Precalculus, Chapter 5, 5.4, Section 5.4, Problem 15

You need to evaluate the sine of 105^o , using the formula sin(a+b) = sin a*cos b + sin b*cos a such that:
sin(105^o) = sin(60^o + 45^o) = sin 60^o*cos 45^o + sin 45^o*cos 60^o
sin(105^o) = (sqrt3)/2*(sqrt2)/2 + (sqrt2)/2*1/2
sin(105^o) = (sqrt2)/2*(sqrt3 + 1)/2
You need to evaluate the cosine of 105^o , using the formula cos(a+b) = cos a*cos b - sin b*sin a such that:
cos (105^o) = cos (60^o + 45^o) = cos 60^o*cos 45^o - sin 45^o*sin 60^o
cos (105^o) = 1/2*(sqrt2)/2 - (sqrt2)/2*(sqrt3)/2
cos (105^o) = (sqrt2)/2*(1 - sqrt3)/2
You need to evaluate the tangent of 105^o , such that:
tan 105^o = (sin(105^o))/(cos (105^o))
tan 105^o = ((sqrt2)/2*(sqrt3 + 1)/2)/((sqrt2)/2*(1 - sqrt3)/2)
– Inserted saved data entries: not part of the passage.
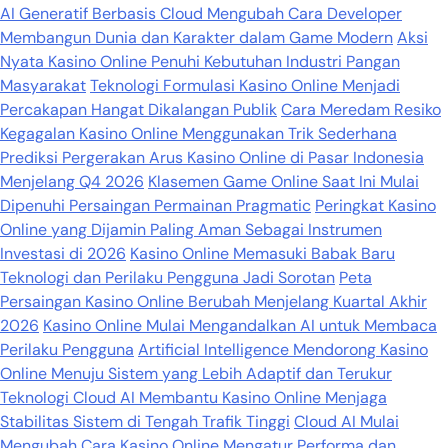
AI Generatif Berbasis Cloud Mengubah Cara Developer
Membangun Dunia dan Karakter dalam Game Modern
Aksi
Nyata Kasino Online Penuhi Kebutuhan Industri Pangan
Masyarakat
Teknologi Formulasi Kasino Online Menjadi
Percakapan Hangat Dikalangan Publik
Cara Meredam Resiko
Kegagalan Kasino Online Menggunakan Trik Sederhana
Prediksi Pergerakan Arus Kasino Online di Pasar Indonesia
Menjelang Q4 2026
Klasemen Game Online Saat Ini Mulai
Dipenuhi Persaingan Permainan Pragmatic
Peringkat Kasino
Online yang Dijamin Paling Aman Sebagai Instrumen
Investasi di 2026
Kasino Online Memasuki Babak Baru
Teknologi dan Perilaku Pengguna Jadi Sorotan
Peta
Persaingan Kasino Online Berubah Menjelang Kuartal Akhir
2026
Kasino Online Mulai Mengandalkan AI untuk Membaca
Perilaku Pengguna
Artificial Intelligence Mendorong Kasino
Online Menuju Sistem yang Lebih Adaptif dan Terukur
Teknologi Cloud AI Membantu Kasino Online Menjaga
Stabilitas Sistem di Tengah Trafik Tinggi
Cloud AI Mulai
Mengubah Cara Kasino Online Mengatur Performa dan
tan 105^o = (sqrt3 + 1)/(1 - sqrt3)
tan 105^o = ((sqrt3 + 1)*(1 + sqrt3)/(1 - 3)
tan 105^o = -((sqrt3 + 1)^2)/2
Hence, evaluating the sine, cosine and tangent of 105^o , yields sin(105^o) = (sqrt2)/2*(sqrt3 + 1)/2, cos (105^o) = (sqrt2)/2*(1 - sqrt3)/2, tan 105^o = -((sqrt3 + 1)^2)/2.